Lazar Moiseyevich Kaganovich, also Kahanovich (;  – 25 July 1991), was a Soviet politician and administrator, and one of the main associates of Joseph Stalin. He was one of several associates who helped Stalin to seize power.

Born to Jewish parents in modern Ukraine (then part of the Russian Empire) in 1893, Kaganovich was the son of Moisei Benovich Kaganovich (1863–1923) and Genya Iosifovna Dubinskaya (1860–1933). Of the 13 children born to the family, 6 died in infancy. Lazar had four elder brothers, all of whom became members of the Bolshevik party. Several of Lazar's brothers ended up occupying positions of varying significance in the Soviet government. Mikhail Kaganovich (1888–1941) served as People's Commissar of Defence Industry before being appointed Head of the People's Commissariat of the Aviation Industry of the USSR, while Yuli Kaganovich (1892–1962) became the 3rd First Secretary of the Gorky Regional Committee of the CPSU. Israel Kaganovich (1884–1973) was made the head of the Main Directorate for Cattle Harvesting of the Ministry of Meat and Dairy Industry. However, Aron Moiseevich Kaganovich (1888–1960s) apparently decided against following his siblings into government, and did not pursue a career in politics. Lazar also had a sister, Rachel Moiseevna Kaganovich (1883–1926), who married Mordechai Ber Lantzman; they lived together in Chernobyl for a period, but she subsequently died in the 1920s and was interred in Kiev. 

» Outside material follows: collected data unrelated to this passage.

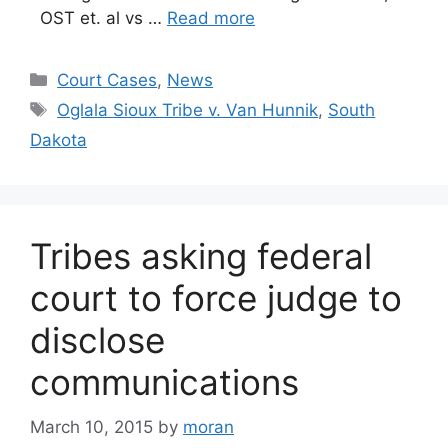
OST et. al vs …
Read more
Categories
Court Cases
,
News
Tags
Oglala Sioux Tribe v. Van Hunnik
,
South
Dakota
Tribes asking federal
court to force judge to
disclose
communications
March 10, 2015
by
moran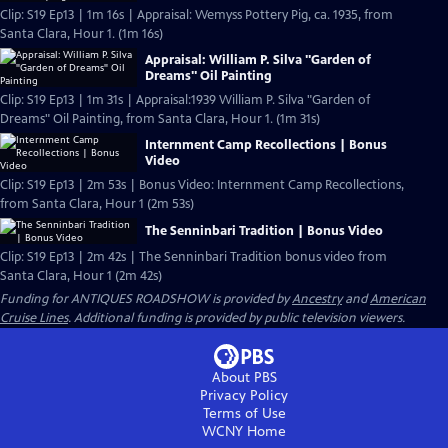
Clip: S19 Ep13 | 1m 16s | Appraisal: Wemyss Pottery Pig, ca. 1935, from
Santa Clara, Hour 1. (1m 16s)
Appraisal: William P. Silva "Garden of
Dreams" Oil Painting
Clip: S19 Ep13 | 1m 31s | Appraisal:1939 William P. Silva "Garden of
Dreams" Oil Painting, from Santa Clara, Hour 1. (1m 31s)
Internment Camp Recollections | Bonus
Video
Clip: S19 Ep13 | 2m 53s | Bonus Video: Internment Camp Recollections,
from Santa Clara, Hour 1 (2m 53s)
The Senninbari Tradition | Bonus Video
Clip: S19 Ep13 | 2m 42s | The Senninbari Tradition bonus video from
Santa Clara, Hour 1 (2m 42s)
Funding for ANTIQUES ROADSHOW is provided by
Ancestry
and
American
Cruise Lines
. Additional funding is provided by public television viewers.
About PBS
Privacy Policy
Terms of Use
WCNY
Home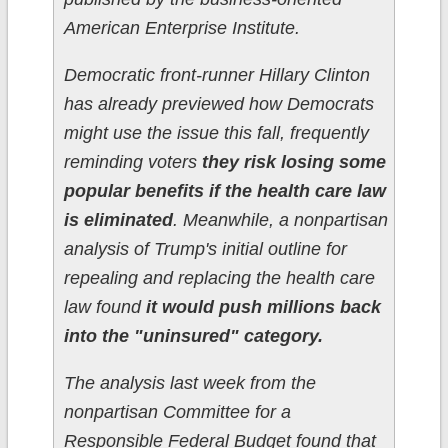
American Enterprise Institute.
Democratic front-runner Hillary Clinton
has already previewed how Democrats
might use the issue this fall, frequently
reminding voters
they risk losing some
popular benefits if the health care law
is eliminated
. Meanwhile, a nonpartisan
analysis of Trump's initial outline for
repealing and replacing the health care
law found
it would push millions back
into the "uninsured" category.
The analysis last week from the
nonpartisan Committee for a
Responsible Federal Budget found that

Kaganovich worked as a shoemaker and became a member of the Bolsheviks, joining the party around 1911. As an organizer, Kaganovich was active in Yuzovka (Donetsk), Saratov and Belarus throughout the 1910s, and led a revolt in Belarus during the 1917 October Revolution. In the early 1920s, he helped consolidate Soviet rule in Turkestan. In 1922, Stalin placed Kaganovich in charge of organizational work within the Communist Party, through which he helped Stalin consolidate his grip of the party bureaucracy. Kaganovich rose quickly through the ranks, becoming a full member of the Central Committee in 1924, First Secretary of the Communist Party of Ukraine in 1925, and Secretary of the Central Committee as well as a member of the Politburo in 1930.
From the mid-1930s onwards, Kaganovich served as people's commissar for Railways, Heavy Industry and Oil Industry.

During the Second World War, Kaganovich was commissar of the North Caucasian and Transcaucasian Fronts. After the war, apart from serving in various industrial posts, Kaganovich was also made deputy head of the Soviet government. After Stalin's death in 1953 he quickly lost influence. Following an unsuccessful coup attempt against Nikita Khrushchev in 1957, Kaganovich was forced to retire from the Presidium and the Central Committee. In 1961 he was expelled from the party, and lived out his life as a pensioner in Moscow. At his death in 1991, he was the last surviving Old Bolshevik. The Soviet Union itself outlasted him by only five months, dissolving on 26 December 1991.

Early life
Kaganovich was born in 1893 to Jewish parents
in the village of Kabany, Radomyshl uyezd, Kiev Governorate, Russian Empire (today Dibrova, Kyiv Oblast, Ukraine). Although not from a "fanatically observant" family, according to Kaganovich, he spoke Yiddish at home.

Around 1911, he joined the Bolshevik party (his older brother Mikhail Kaganovich had become a member in 1905). Early in his political career, in 1915, Kaganovich became a Communist organizer at a shoe factory where he worked. During the same year he was arrested and sent back to Kabany.

Revolution and Civil War
During March and April 1917, he served as the Chairman of the Tanners Union and as the vice-chairman of the Yuzovka Soviet. In May 1917, he became the leader of the military organization of Bolsheviks in Saratov, and in August 1917, he became the leader of the Polessky Committee of the Bolshevik party in Belarus. During the October Revolution of 1917 he led the revolt in Gomel.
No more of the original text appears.